# Substrate for Heminathus (HC)



## Notator (29 Oct 2012)

Hiya, I'm planning a new 'scape and I'd like to have a "bay" carpeted by Heminathus.
The bulk of my substrate currently is moler clay (courtesy of Bonsai shop just down my road!)

I'm after recommendations for something finer to "hold" this pesky HC, and suggestions on the depth
of whatever finer substrate you guys recommend...

Hope you can help, thanks...


----------



## clonitza (30 Oct 2012)

The heavier ones hold the HC roots better, aim for 0.2-1mm quartz/volcanic soils.


----------



## Notator (30 Oct 2012)

Thanks for that - makes perfect sense...
Any suggestions on what depth of it I would need on top of my clay please?

And at the risk of being even more cheeky...any suggestions on suitable brands/names I could look for?

Thanks,
Jerry


----------



## clonitza (30 Oct 2012)

You don't really need clay beneath the soil, just add fertilizers daily and CO2 (required) to your tank.
Regarding the depth, if you use some fine tweezers to plant it, at least 1" will do, you can go for more if you make a slope.

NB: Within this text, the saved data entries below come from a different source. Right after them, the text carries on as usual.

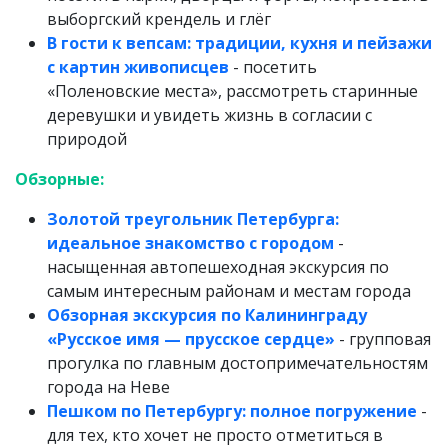
выборгский крендель и глёг
В гости к вепсам: традиции, кухня и пейзажи
с картин живописцев
- посетить
«Поленовские места», рассмотреть старинные
деревушки и увидеть жизнь в согласии с
природой
Обзорные:
Золотой треугольник Петербурга:
идеальное знакомство с городом
-
насыщенная автопешеходная экскурсия по
самым интересным районам и местам города
Обзорная экскурсия по Калининграду
«Русское имя — прусское сердце»
- групповая
прогулка по главным достопримечательностям
города на Неве
Пешком по Петербургу: полное погружение
-
для тех, кто хочет не просто отметиться в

Anyway it can grow in less, actually in my tank it developed also where the soil (fine sand) is less than 1/4" deep, you can see that in my journal. 
Regarding the quartz brand you can choose any if you like the color/texture, none are better than others in regard of plant growth.


----------



## Notator (30 Oct 2012)

????????????????
!

Thanks very much, most helpful!
Jerry


----------